Koronavirüs salgını nedeniyle Mart ayında Bankacılık Düzenleme ve Denetleme Kurulu (BDDK) tarafından yapılan değişiklikle bankaların tahsil edemedikleri kredi alacakları hakkında yasal takibe intikal ettirip işlem başlatmaları için uygulanan 90 günlük sürenin 180 güne çıkarıldığını anımsatan Kiraz, “Batık ya da geri ödenemeyen krediler için uzatılan bu 180 günlük süre Ağustos ayında doluyor. Mevcut ekonomik tabloya bakarak, Eylül ayından itibaren bankaların halen beklettikleri ve yasal takibe intikal ettirmek durumunda kalacakları kredi alacaklarının büyük artış göstereceğini, öngörebilirim.

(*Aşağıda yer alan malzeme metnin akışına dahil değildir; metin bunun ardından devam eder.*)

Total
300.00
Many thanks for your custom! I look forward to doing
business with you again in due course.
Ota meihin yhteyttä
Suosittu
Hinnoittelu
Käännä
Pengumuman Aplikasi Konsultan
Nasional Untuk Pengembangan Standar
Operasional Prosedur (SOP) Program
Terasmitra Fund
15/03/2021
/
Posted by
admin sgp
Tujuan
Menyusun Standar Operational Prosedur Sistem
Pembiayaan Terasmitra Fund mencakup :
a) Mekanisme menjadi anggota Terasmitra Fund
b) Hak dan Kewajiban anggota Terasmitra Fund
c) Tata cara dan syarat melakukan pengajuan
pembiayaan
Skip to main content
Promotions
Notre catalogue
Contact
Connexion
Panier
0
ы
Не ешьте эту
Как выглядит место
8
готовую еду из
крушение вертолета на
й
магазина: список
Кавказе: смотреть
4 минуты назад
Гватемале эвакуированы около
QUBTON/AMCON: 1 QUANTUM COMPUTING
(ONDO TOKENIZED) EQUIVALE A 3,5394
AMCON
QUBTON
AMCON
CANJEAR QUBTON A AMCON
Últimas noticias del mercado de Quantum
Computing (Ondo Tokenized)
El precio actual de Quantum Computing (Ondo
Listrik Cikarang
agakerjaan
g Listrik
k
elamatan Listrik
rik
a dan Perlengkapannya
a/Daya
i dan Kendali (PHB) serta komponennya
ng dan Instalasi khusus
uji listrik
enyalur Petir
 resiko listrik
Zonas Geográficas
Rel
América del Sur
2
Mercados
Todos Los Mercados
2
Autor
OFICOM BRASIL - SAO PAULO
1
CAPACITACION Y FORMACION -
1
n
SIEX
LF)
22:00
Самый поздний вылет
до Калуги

İktidarın sürekli şekilde tebliğ değişiklikleri, yönetmelik ve kararname değişiklikleri ile bankaları daha çok kredi vermeye zorlayan tutumunun yanı sıra şimdi kredi alacaklarını yapılandırma ve milli şuurla hareket etme söylemine yönelmesi uzun süredir üstü örtülmeye çalışılan batık kredi krizinin yaklaştığının işaretleridir.

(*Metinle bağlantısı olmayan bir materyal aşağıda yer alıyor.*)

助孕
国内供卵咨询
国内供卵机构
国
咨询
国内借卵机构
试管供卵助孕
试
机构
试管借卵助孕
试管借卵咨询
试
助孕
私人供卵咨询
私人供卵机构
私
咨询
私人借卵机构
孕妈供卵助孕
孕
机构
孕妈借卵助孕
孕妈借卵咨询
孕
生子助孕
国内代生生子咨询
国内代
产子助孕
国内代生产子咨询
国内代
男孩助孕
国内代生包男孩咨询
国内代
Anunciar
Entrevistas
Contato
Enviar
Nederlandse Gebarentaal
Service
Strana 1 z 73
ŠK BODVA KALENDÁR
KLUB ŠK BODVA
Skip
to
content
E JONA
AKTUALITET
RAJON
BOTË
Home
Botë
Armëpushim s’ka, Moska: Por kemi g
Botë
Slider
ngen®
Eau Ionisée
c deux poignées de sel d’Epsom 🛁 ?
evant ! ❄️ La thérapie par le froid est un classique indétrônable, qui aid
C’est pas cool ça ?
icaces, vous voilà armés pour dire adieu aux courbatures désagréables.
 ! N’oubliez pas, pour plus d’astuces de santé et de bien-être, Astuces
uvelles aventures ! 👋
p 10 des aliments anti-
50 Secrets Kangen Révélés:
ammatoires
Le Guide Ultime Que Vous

Gerek BDDK’nın tahsil edilemeyen kredilerin kanuni takibe intikal süresini 180 güne uzatan kararı gerekse Cumhurbaşkanının icra ve haciz davalarının 3 ay ertelenmesi kararları hep sorunları erteleyerek günü kurtarma yaklaşımının ve kalıcı çözüm üretememenin sonucudur” ifadelerine yer verdi.

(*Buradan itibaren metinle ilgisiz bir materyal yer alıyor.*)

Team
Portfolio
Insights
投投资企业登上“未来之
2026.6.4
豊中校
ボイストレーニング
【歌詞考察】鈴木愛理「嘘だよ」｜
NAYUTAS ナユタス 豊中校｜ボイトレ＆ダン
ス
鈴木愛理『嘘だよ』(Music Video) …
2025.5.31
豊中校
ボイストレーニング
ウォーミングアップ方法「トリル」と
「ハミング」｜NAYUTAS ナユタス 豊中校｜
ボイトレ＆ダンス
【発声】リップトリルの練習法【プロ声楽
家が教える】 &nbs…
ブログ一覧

İcra-Haciz davalarının erteleme süresi Haziran ayında dolduğuna dikkat çeken Kiraz, şunları kaydetti: “Erteleme öncesinde icra daireleri ve mahkemelerindeki dava dosyası sayısı 21 milyondu. Erteleme süresi dolup davalar görülmeye başlandığı andan itibaren bu sayının 27 milyona ulaştığı medyaya da yansırken, kanımca 180 günlük kanuni takibe intikal süresinin dolmasından itibaren de Eylül ayında icra-haciz davalarının sayısı bankaların tahsil edilemeyen kredilerden ötürü açacağı davalarla 30 milyon ve üzerine çıkacaktır. Kanuni ehliyeti olmayan 19,5 milyonluk 0-18 yaş nüfusunu düştükten sonra bu tablo, kalan nüfusun her iki kişisinden birisinin icra-haciz davalarıyla mahkemelik olduğunu göstermektedir. Bu süreç ekonominin kilitlenmesine, banka sisteminin batık kredi artışıyla sıkıntılı bir duruma sürüklenmesine ve giderek bir banka krizinin patlak vermesine doğru zemin hazırlamaktadır. Kaldı ki ülkemizde faaliyet gösteren toplam 48 bankanın 25’i tamamıyla yabancı sermayelidir. 3 kamu bankası ile 2 özel banka dışındaki diğer özel sermayeli bankaların da hemen tamamında yabancı ortak, sermayedar ya da hissedar olduğu göz önünde bulundurulduğunda Hazine ve Maliye Bakanının bankalara “milli şuur ile hareket etmeleri” çağrısı anlamsız kalmaktadır.”